Among the search terms I investigated were a handful that either made little or no sense to me, struck me as odd or scared the crap out of me. Here’s a quick rundown, which I hope you can figure out since I had very little luck in doing so: sparkly devil, pissed off, rectal exam, happiness bald—I am glad to know there are happy bald people in the world—kids handcuffed, poo cake/poo poo—for any scat fans in the bunch—urge to lick things, acid cow camel and snake eating human.
This last phrase was a little confusing since I couldn’t figure out who was eating who!
Good Clean Fun
Sadly, I found only two search terms that classify as wholesome or even normal: freedom and childbirth. Most focused on my next major category, which should come as no surprise.
Let’s Talk About Sex, Baby
Yes, the overwhelming subject of most Gnostic Bent searches is everyone’s favorite: SEX. And I’m not just talking about typical search terms, either, even though they were clearly represented (sex, sex videos, upskirt and couples making love naked all made the list). Of course, I am a little confused how people could make love without being naked—at least partially—but to each, his own.
In general, sex-related search terms fell into a number of different categories.

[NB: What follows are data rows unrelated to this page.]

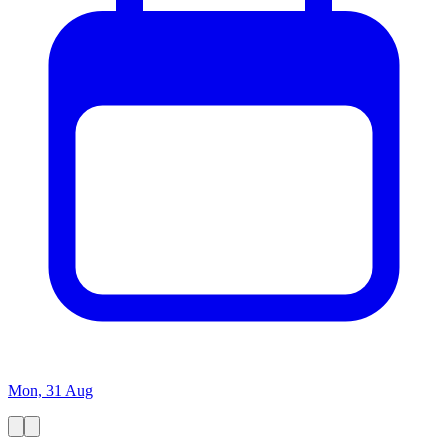
Mon, 31 Aug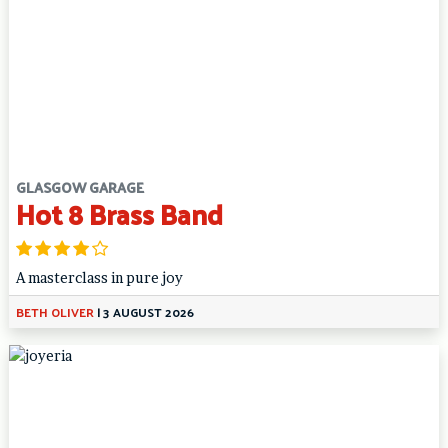
GLASGOW GARAGE
Hot 8 Brass Band
A masterclass in pure joy
BETH OLIVER
|
3 AUGUST 2026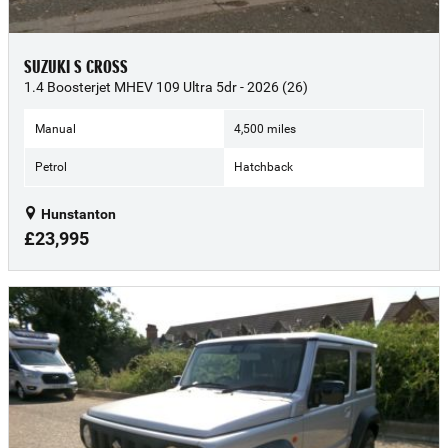
SUZUKI S CROSS
1.4 Boosterjet MHEV 109 Ultra 5dr - 2026 (26)
Manual
4,500 miles
Petrol
Hatchback
Hunstanton
£23,995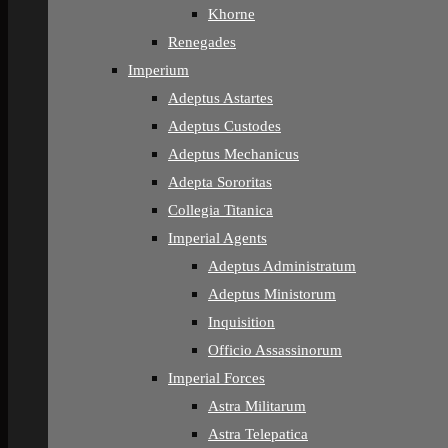
Khorne
Renegades
Imperium
Adeptus Astartes
Adeptus Custodes
Adeptus Mechanicus
Adepta Sororitas
Collegia Titanica
Imperial Agents
Adeptus Administratum
Adeptus Ministorum
Inquisition
Officio Assassinorum
Imperial Forces
Astra Militarum
Astra Telepatica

Here’s how I have them grouped up—and again, some of these terms made me laugh so hard that I almost crapped my pants:
- Where’s the Beef? Man parts were well represented by terms like penis size does matter, lick dick and how to suck a penis. Sorry that I could offer no advice on these last two, but they seem rather self-explanatory. And most women I know learned through trial-and-error. It’s probably best to ask one of them for assistance.
- From Behind. As a self-professed “ass man”—as well as a blogger known for posting images of women’s back sides on a regular basis—I wasn’t surprised by how many terms focused on this anatomical feature. However, the specificity of some of these terms caught me a little off guard: butt crack, booty line up, ghetto booty, bent ass, curvy ass—those two were kind of weird—her ass, her shitter—one of my friends substitutes the word dumper, which to me seems rather gross—and the most mind-boggling of all, ass found and found in her ass. It matters little, though, since I have never lost an ass and still consider them all to be “exit only.”
- Topside. Coming in right behind… women’s behinds… were boobs in all their glory, even though the most popular search terms were limited primarily to the following : huge breasts, huge implants, huge bust and sexy nipples. I apologize to melon farmers and jug makers everywhere since their favorite words never appeared in my stats.
- Down Under. Vaginas made the cut, but most of the related terms focused on camel toes—the public appearance of these private parts through tight clothing. Of course, some searched for early camel toes (those appearing throughout history, I suppose), camel’s toe (which may actually be the real thing–a dromedary’s digit) and my personal favorite, camo toe (those difficult to find because they blend into their surroundings). One person even added some Jerry McGuire-like flair and entered show me the toe into their search. I can only assume they meant camel toe since their search brought them here.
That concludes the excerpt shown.